------ TASK DATA

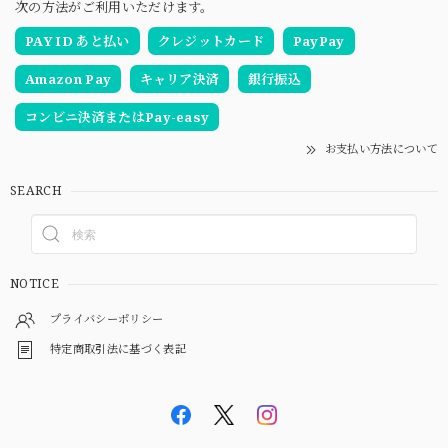
次の方法がご利用いただけます。
PAY ID あと払い
クレジットカード
PayPay
Amazon Pay
キャリア決済
銀行振込
コンビニ決済またはPay-easy
お支払い方法について
SEARCH
NOTICE
プライバシーポリシー
特定商取引法に基づく表記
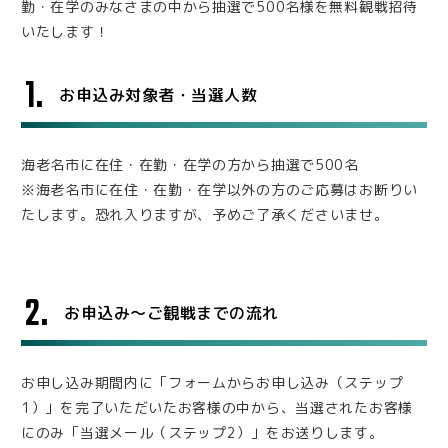
勤・在学のみなさまの中から抽選で500名様を無料観戦招待
いたします！
1.
お申込み対象者・当選人数
海老名市に在住・在勤・在学の方から抽選で500名
※海老名市に在住・在勤・在学以外の方のご応募はお断りい
たします。恐れ入りますが、予めご了承くださいませ。
2.
お申込み～ご観戦までの流れ
お申し込み期間内に「フォームからお申し込み（ステップ
1）」を完了いただいたお客様の中から、当選されたお客様
にのみ「当選メール（ステップ2）」をお送りします。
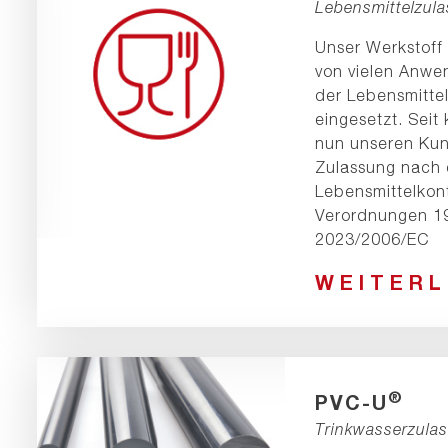
Lebensmittelzula
Unser Werkstof
von vielen Anwe
der Lebensmitte
eingesetzt. Seit
nun unseren Ku
Zulassung nach
Lebensmittelkon
Verordnungen 1
2023/2006/EC
WEITER
®
PVC-U
Trinkwasserzulas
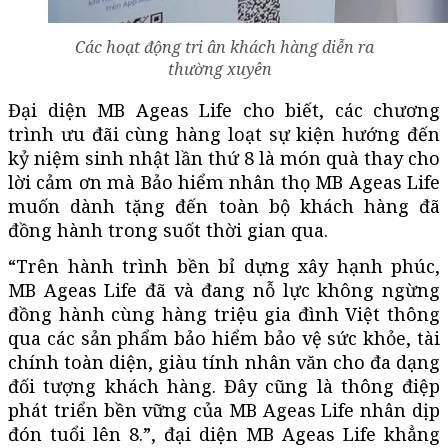
Các hoạt động tri ân khách hàng diễn ra
thường xuyên
Đại diện MB Ageas Life cho biết, các chương
trình ưu đãi cùng hàng loạt sự kiện hướng đến
kỷ niệm sinh nhật lần thứ 8 là món quà thay cho
lời cảm ơn mà Bảo hiểm nhân thọ MB Ageas Life
muốn dành tặng đến toàn bộ khách hàng đã
đồng hành trong suốt thời gian qua.
“Trên hành trình bền bỉ dựng xây hạnh phúc,
MB Ageas Life đã và đang nỗ lực không ngừng
đồng hành cùng hàng triệu gia đình Việt thông
qua các sản phẩm bảo hiểm bảo vệ sức khỏe, tài
chính toàn diện, giàu tính nhân văn cho đa dạng
đối tượng khách hàng. Đây cũng là thông điệp
phát triển bền vững của MB Ageas Life nhân dịp
đón tuổi lên 8.”, đại diện MB Ageas Life khẳng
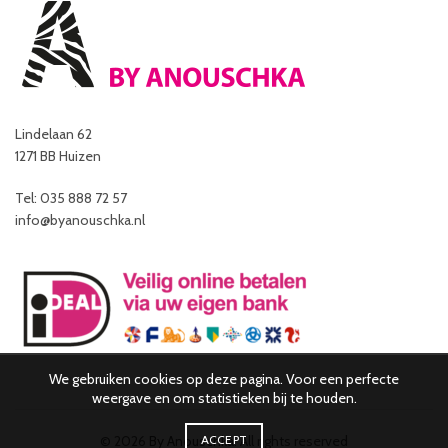
Lindelaan 62
1271 BB Huizen
Tel: 035 888 72 57
info@byanouschka.nl
We gebruiken cookies op deze pagina. Voor een perfecte
weergave en om statistieken bij te houden.
© 2026
By Anouschka
ACCEPT
. All rights reserved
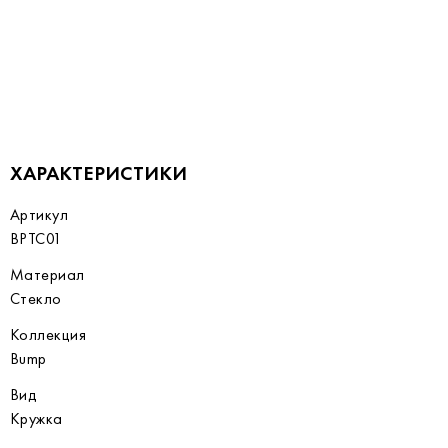
ХАРАКТЕРИСТИКИ
Артикул
BPTC01
Материал
Стекло
Коллекция
Bump
Вид
Кружка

------------

Write out the entries again word for word. Do not include the pictures.

次の方法がご利用いただけます。
PAY ID あと払い
クレジットカード
PayPay
Amazon Pay
キャリア決済
銀行振込
コンビニ決済またはPay-easy
お支払い方法について
SEARCH
NOTICE
プライバシーポリシー
特定商取引法に基づく表記
勤・在学のみなさまの中から抽選で500名様を無料観戦招待
いたします！
1.
お申込み対象者・当選人数
海老名市に在住・在勤・在学の方から抽選で500名
※海老名市に在住・在勤・在学以外の方のご応募はお断りい
たします。恐れ入りますが、予めご了承くださいませ。
2.
お申込み～ご観戦までの流れ
お申し込み期間内に「フォームからお申し込み（ステップ
1）」を完了いただいたお客様の中から、当選されたお客様
にのみ「当選メール（ステップ2）」をお送りします。
Lebensmittelzula
Unser Werkstof
von vielen Anwe
der Lebensmitte
eingesetzt. Seit
nun unseren Ku
Zulassung nach
Lebensmittelkon
Verordnungen 1
2023/2006/EC
WEITER
®
PVC-U
Trinkwasserzulas
Các hoạt động tri ân khách hàng diễn ra
thường xuyên
Đại diện MB Ageas Life cho biết, các chương
trình ưu đãi cùng hàng loạt sự kiện hướng đến
kỷ niệm sinh nhật lần thứ 8 là món quà thay cho
lời cảm ơn mà Bảo hiểm nhân thọ MB Ageas Life
muốn dành tặng đến toàn bộ khách hàng đã
đồng hành trong suốt thời gian qua.
“Trên hành trình bền bỉ dựng xây hạnh phúc,
MB Ageas Life đã và đang nỗ lực không ngừng
đồng hành cùng hàng triệu gia đình Việt thông
qua các sản phẩm bảo hiểm bảo vệ sức khỏe, tài
chính toàn diện, giàu tính nhân văn cho đa dạng
đối tượng khách hàng. Đây cũng là thông điệp
phát triển bền vững của MB Ageas Life nhân dịp
đón tuổi lên 8.”, đại diện MB Ageas Life khẳng
Lindelaan 62
1271 BB Huizen
Tel: 035 888 72 57
info@byanouschka.nl
We gebruiken cookies op deze pagina. Voor een perfecte
weergave en om statistieken bij te houden.
© 2026
By Anouschka
ACCEPT
. All rights reserved
ХАРАКТЕРИСТИКИ
Артикул
BPTC01
Материал
Стекло
Коллекция
Bump
Вид
Кружка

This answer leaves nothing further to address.